A l’approche de l’année 2023, les perspectives sont donc différentes qu’à l’été dernier. Quelles en sont les implications de marché? Nous pensons que l’écartement des primes de risque auquel on a assisté au cours des derniers trimestres devient une opportunité. L’année 2022 a été marquée par une inversion notable du couple rendement risque. La théorie financière et la performance des marchés sur longue période montrent que la prise de risque est évidemment rémunérée. Ce n’était pas le cas cette année et c’est anormal. Cette situation devrait se normaliser l’année prochaine. Nous avons commencé à nous positionner sur ce sujet fin septembre dernier, en repondérant les actions européennes et certains des secteurs les plus cycliques qui avaient fortement corrigé.
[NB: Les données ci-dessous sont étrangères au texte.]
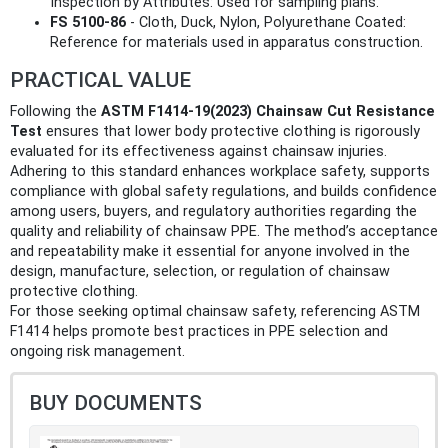
Inspection by Attributes: Used for sampling plans.
FS 5100-86
- Cloth, Duck, Nylon, Polyurethane Coated:
Reference for materials used in apparatus construction.
PRACTICAL VALUE
Following the
ASTM F1414-19(2023) Chainsaw Cut Resistance
Test
ensures that lower body protective clothing is rigorously
evaluated for its effectiveness against chainsaw injuries.
Adhering to this standard enhances workplace safety, supports
compliance with global safety regulations, and builds confidence
among users, buyers, and regulatory authorities regarding the
quality and reliability of chainsaw PPE. The method’s acceptance
and repeatability make it essential for anyone involved in the
design, manufacture, selection, or regulation of chainsaw
protective clothing.
For those seeking optimal chainsaw safety, referencing ASTM
F1414 helps promote best practices in PPE selection and
ongoing risk management.
BUY DOCUMENTS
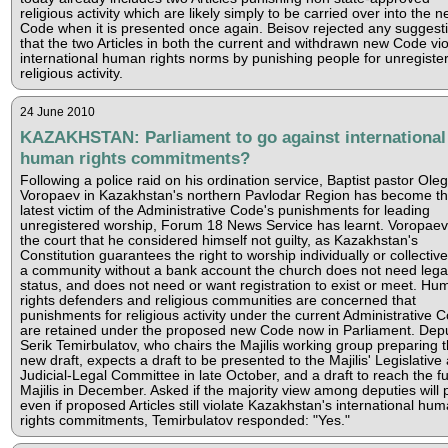
religious activity which are likely simply to be carried over into the 
Code when it is presented once again. Beisov rejected any suggest
that the two Articles in both the current and withdrawn new Code vio
international human rights norms by punishing people for unregiste
religious activity.
24 June 2010
KAZAKHSTAN: Parliament to go against international
human rights commitments?
Following a police raid on his ordination service, Baptist pastor Oleg
Voropaev in Kazakhstan's northern Pavlodar Region has become t
latest victim of the Administrative Code's punishments for leading
unregistered worship, Forum 18 News Service has learnt. Voropaev
the court that he considered himself not guilty, as Kazakhstan's
Constitution guarantees the right to worship individually or collective
a community without a bank account the church does not need lega
status, and does not need or want registration to exist or meet. Hu
rights defenders and religious communities are concerned that
punishments for religious activity under the current Administrative 
are retained under the proposed new Code now in Parliament. Dep
Serik Temirbulatov, who chairs the Majilis working group preparing 
new draft, expects a draft to be presented to the Majilis' Legislative
Judicial-Legal Committee in late October, and a draft to reach the fu
Majilis in December. Asked if the majority view among deputies will p
even if proposed Articles still violate Kazakhstan's international hu
rights commitments, Temirbulatov responded: "Yes."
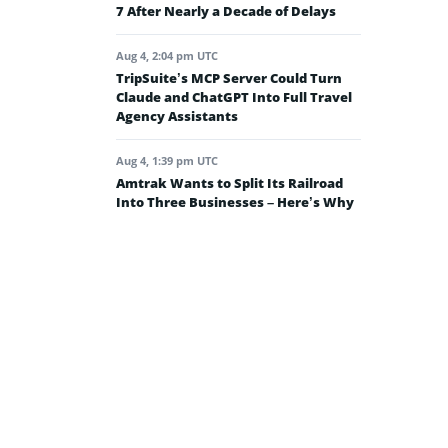
7 After Nearly a Decade of Delays
Aug 4, 2:04 pm UTC
TripSuite’s MCP Server Could Turn
Claude and ChatGPT Into Full Travel
Agency Assistants
Aug 4, 1:39 pm UTC
Amtrak Wants to Split Its Railroad
Into Three Businesses – Here’s Why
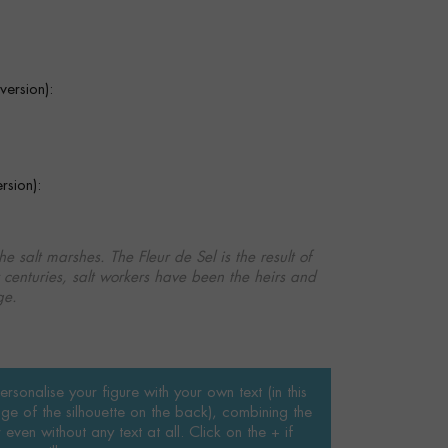
ersion):
sion):
the salt marshes. The Fleur de Sel is the result of
r centuries, salt workers have been the heirs and
ge.
rsonalise your figure with your own text (in this
ge of the silhouette on the back), combining the
even without any text at all. Click on the + if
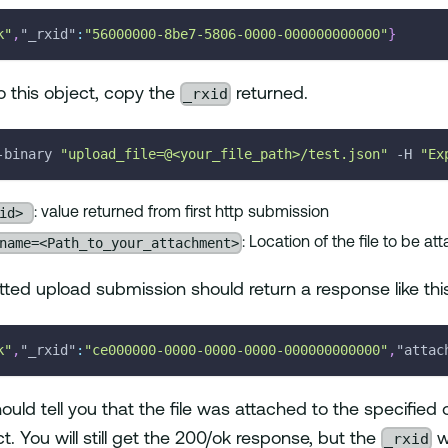
k"
,
"_rxid"
:
"56000000-8be7-5806-0000-000000000000"
}
_rxid
to this object, copy the
returned.
-binary 
"upload_file=@<your_file_path>/test.json"
-H
"Ex
xid>
: value returned from first http submission
name=<Path_to_your_attachment>
: Location of the file to be a
tted upload submission should return a response like thi
k"
,
"_rxid"
:
"ce000000-0000-0000-0000-000000000000"
,
"attac
uld tell you that the file was attached to the specified 
_rxid
t. You will still get the 200/ok response, but the
wi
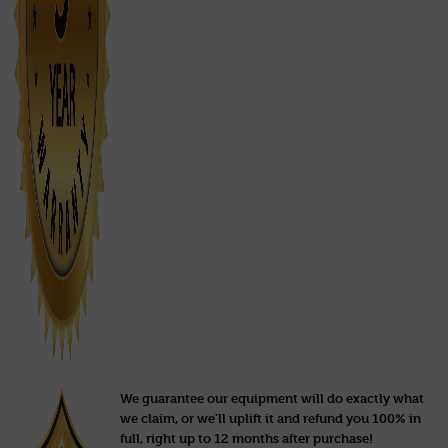
We guarantee our equipment will do exactly what
we claim, or we'll uplift it and refund you 100% in
full, right up to 12 months after purchase!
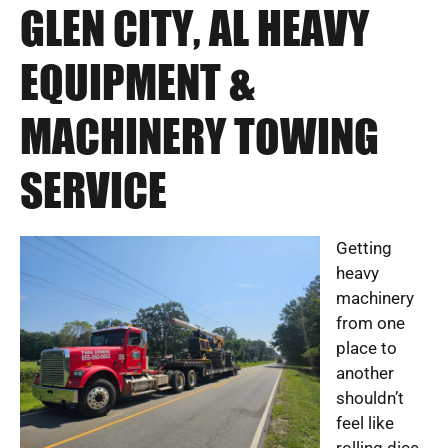
GLEN CITY, AL HEAVY
EQUIPMENT &
MACHINERY TOWING
SERVICE
Getting
heavy
machinery
from one
place to
another
shouldn’t
feel like
rolling dice.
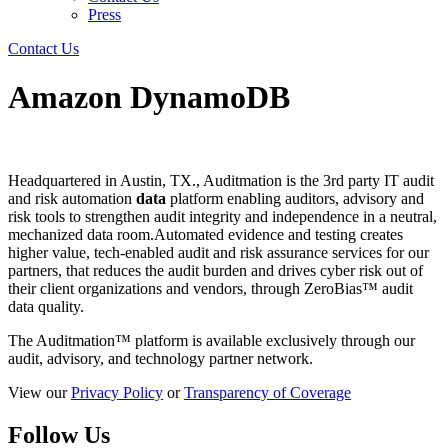
Press
Contact Us
Amazon DynamoDB
Headquartered in Austin, TX., Auditmation is the 3rd party IT audit
and risk automation
data
platform enabling auditors, advisory and
risk tools to strengthen audit integrity and independence in a neutral,
mechanized data room.Automated evidence and testing creates
higher value, tech-enabled audit and risk assurance services for our
partners, that reduces the audit burden and drives cyber risk out of
their client organizations and vendors, through ZeroBias™ audit
data quality.
The Auditmation™ platform is available exclusively through our
audit, advisory, and technology partner network.
View our
Privacy Policy
or
Transparency of Coverage
Follow Us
En conclusion, et c’est le corollaire du point précédent, des inversions de tendance lourdes se profilent et les investisseurs doivent s’y préparer. Au sein des actions, la sous performance des primes de risque croissance et qualité devrait s’inverser. Sur le marché des devises, nous pensons que le dollar suivra une tendance baissière en 2023, ce qui aura des conséquences positives sur d’autres classes d’actifs comme la dette émergente. Enfin, sur les marchés obligataires, la prime de risque de duration et le crédit investment grade présentent un couple rendement – risque attractif après leur sous performance cette année.